Within cells, copper is escorted to specific compartments through the actions of several chaperones referred to as metallochaperones. Copper chaperone for superoxide dismutase (CCS) directly interacts with thereby delivering copper to this enzyme. Cytochrome oxidase assembly protein 17 (COX17) delivers copper to additional chaperones within the mitochondria for synthesis of cytochrome c oxidase.
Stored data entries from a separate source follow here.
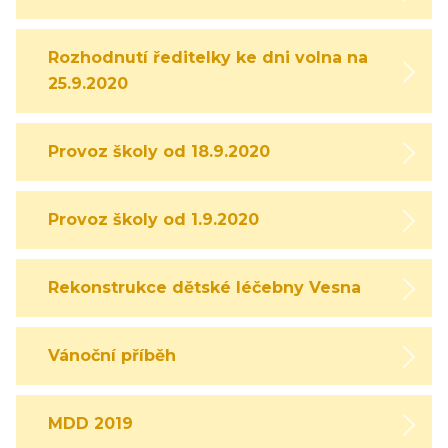
Rozhodnutí ředitelky ke dni volna na
25.9.2020
Provoz školy od 18.9.2020
Provoz školy od 1.9.2020
Rekonstrukce dětské léčebny Vesna
Vánoční příběh
MDD 2019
A third chaperone, ATOX1, delivers copper to the secretory pathway by docking with 2 Cu-ATPases, ATP7A and ATP7B. ATP7A is required for cuproenzyme biosynthesis, and in intestinal enterocytes it is required for copper efflux to the portal circulation. ATP7B is mainly expressed in the liver where it is required for copper incorporation into ceruloplasmin and for excretion of copper into the biliary circulation. Mutations in ATP7A result in Menkes disease (Clinical Box 42-2) and mutations in ATP7B are the cause of Wilson disease (Clinical Box 42-3). Other proteins involved in copper homeostasis include the metallothioneins and amyloid precursor protein.